JAKARTA, KOMPAS.com - Ketua Komisi X DPR Syaiful Huda menilai Peraturan Pemerintah (PP) Nomor 56 Tahun 2021 tentang Pengelolaan Royalti Hak Cipta Lagu dan/atau Musik justru memunculkan ladang pertempuran baru.
Polemik itu didasari karena adanya Lembaga Manajemen Kolektif Nasional (LMKN) buatan pemerintah. Lembaga ini disinyalir merugikan para pekerja kreatif seperti musisi dan pencipta lagu terkait proses penarikan royalti yang terkesan tumpang tindih.
"Kami tentu prihatin dengan perkembangan baru terkait pengelolaan royalti lagu dan musik di Tanah Air. PP 56/2021 yang kita harapkan jadi payung hukum yang menegakan hak-hak pekerja kreatif di industri musik, kini malah melahirkan bibit sengketa yang malah merugikan para musisi dan pencipta lagu," kata Huda dalam keterangannya, Rabu (3/11/2021).
Baca juga: Soal PP Royalti Musik, Pongki Barata Sampaikan Beberapa Kritik untuk LMKN
Politisi Partai Kebangkitan Bangsa (PKB) itu menjelaskan, dalam PP tersebut mengatur kewajiban bagi semua pihak yang menggunakan lagu dan musik sebagai layanan publik bersifat komersial harus membayarkan royalti kepada pencipta, pemegang hak cipta atau pemilik hak terkait.

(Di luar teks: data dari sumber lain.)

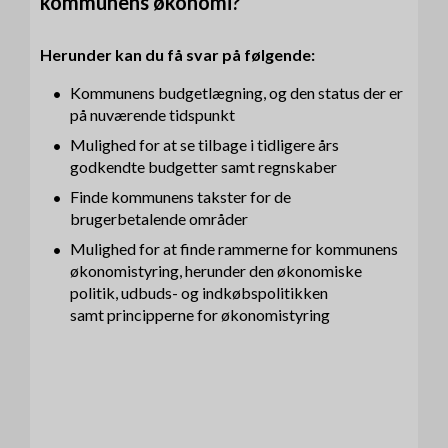
kommunens økonomi?
Herunder kan du få svar på følgende:
Kommunens budgetlægning, og den status der er
på nuværende tidspunkt
Mulighed for at se tilbage i tidligere års
godkendte budgetter samt regnskaber
Finde kommunens takster for de
brugerbetalende områder
Mulighed for at finde rammerne for kommunens
økonomistyring, herunder den økonomiske
politik, udbuds- og indkøbspolitikken
samt principperne for økonomistyring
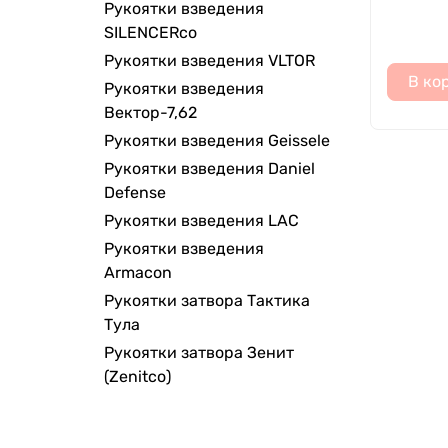
Рукоятки взведения
SILENCERco
Рукоятки взведения VLTOR
В ко
Рукоятки взведения
Вектор-7,62
Рукоятки взведения Geissele
Рукоятки взведения Daniel
Defense
Рукоятки взведения LAC
Рукоятки взведения
Armacon
Рукоятки затвора Тактика
Тула
Рукоятки затвора Зенит
(Zenitco)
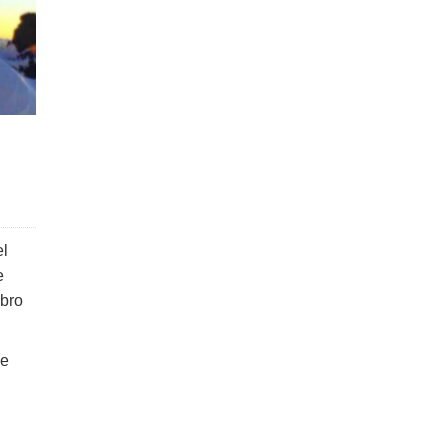
el
e
ibro
de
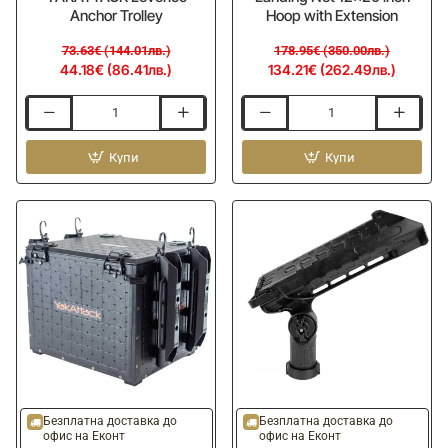
Anchor Trolley
Hoop with Extension
73.63€ (144.01лв.)
178.95€ (350.00лв.)
44.18€ (86.41лв.)
134.21€ (262.49лв.)
Котвена
Кеп
система
YAKATTACK
YAKATTACK
Купи
Leverage
Купи
Leverloc
Landing
Anchor
Net
Trolley
12x20
inch
Hoop
with
Extension
-12%
-35%
ОЧАКВАЙТЕ
ОЧАКВАЙТЕ
Безплатна доставка до
Безплатна доставка до
офис на Еконт
офис на Еконт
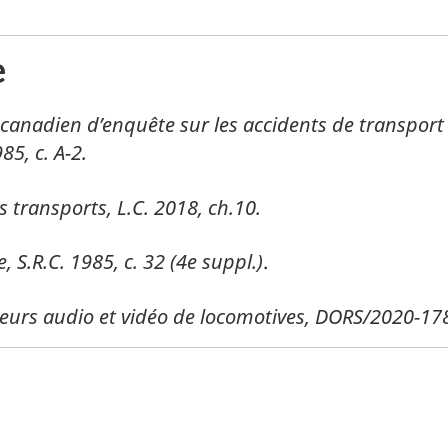
e
 canadien d’enquête sur les accidents de transport 
85, c. A-2.
 transports, L.C. 2018, ch.10.
e, S.R.C. 1985, c. 32 (4e suppl.)
.
reurs audio et vidéo de locomotives, DORS/2020-17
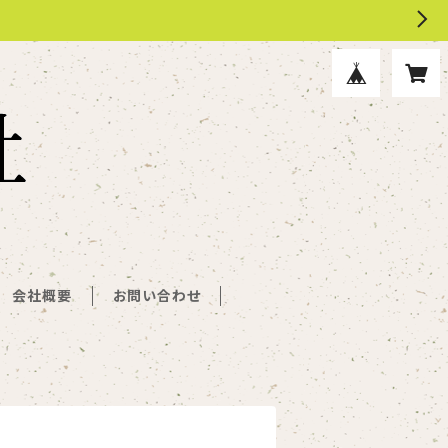
会社概要
お問い合わせ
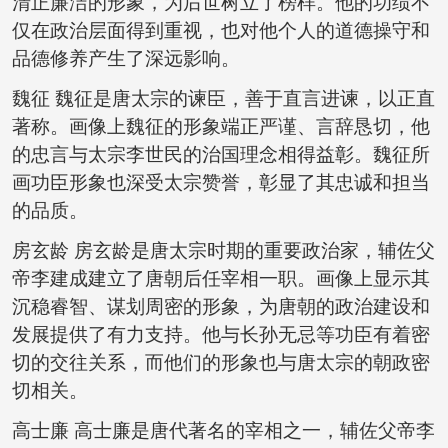
清正廉洁的形象，为后世树立了榜样。他的功绩不
仅在政治层面得到重视，也对他个人的道德操守和
品德修养产生了深远影响。
魏征 魏征是唐太宗的谏臣，善于直言进谏，以正直
著称。画像上魏征的形象端正严谨、言辞恳切，他
的忠言与太宗李世民的治国理念相得益彰。魏征所
画功臣形象也深受太宗赞誉，彰显了其忠诚和担当
的品质。
房玄龄 房玄龄是唐太宗时期的重要政治家，辅佐父
帝李建成建立了唐朝后任宰相一职。画像上显示其
沉稳睿智、谋划周密的形象，为唐朝的政治建设和
发展提供了有力支持。他与长孙无忌等功臣有着密
切的交往关系，而他们的形象也与唐太宗的朝政密
切相关。
高士廉 高士廉是唐代著名的宰相之一，辅佐父帝李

Lanjut dia, dalam PP itu bahkan disebutkan jenis-jenis layanan publik bersifat komersil yang harus membayar royalti.
"Tentu, ini memunculkan euforia bagi pemilik hak cipta yang selama ini kerap dirugikan karena begitu brutalnya pelanggaran hak cipta di Tanah Air," jelasnya.
Namun, menurut Huda dalam perkembangannya PP 56/2021 justru memunculkan masalah baru. Hal tersebut seiring pembentukan LMKN yang menjadi amanat PP itu.
Huda menjelaskan, LMKN diberikan otoritas menarik royalti untuk kepentingan pencipta, pemegang hak cipta, dan pemilik hak terkait yang telah menjadi anggota maupun yang belum menjadi anggota suatu Lembaga Manajemen Kolektif (LMK).
"Fungsi penarikan royalti ini sebelumnya dilakukan oleh LMK bentukan para musisi maupun pencipta lagu yang bersifat independen. Dengan adanya LMKN yang dibentuk oleh pemerintah melalui Kemenkumham maka terjadi sentralisasi kewenangan yang justru rentan memicu polemik baru," jelas dia.
Huda menilai, hampir pasti benturan kepentingan antara LMKN dan LMK akan terjadi karena adanya aturan 20 persen dari besaran royalti yang dikumpulkan dari publik digunakan untuk pembiayaan manajemen kolektif.
Menurut dia, 20 persen bagian dari royalti ini cukup besar. Sebagai gambaran, lanjut Huda, jika ada Rp 100 miliar terkumpul, maka ada Rp 20 miliar yang harus disisihkan untuk manajemen kolektif.
"Besaran bagian untuk manajemen kolektif ini pasti akan potensial memicu konflik kepentingan. Apalagi jika ada dua entitas yang mempunyai peran mirip dalam hal ini LMKN dan LMK," ungkap dia.
Terlebih, lanjut Huda, dalam perkembangan terbaru LMKN bekerjasama dengan pihak ketiga untuk menjalankan fungsi pengumpul royalti dari publik.
Menurutnya, situasi ini kian memperpanjang konflik kepentingan karena potensi yang semakin melebar.
"Keputusan LMKN dalam menggandeng PT Lentara Abadi Solutama (LAS) kian meruncing konflik kepentingan dalam sengkarut penarikan royalti lagu dan atau musik di Indonesia," katanya.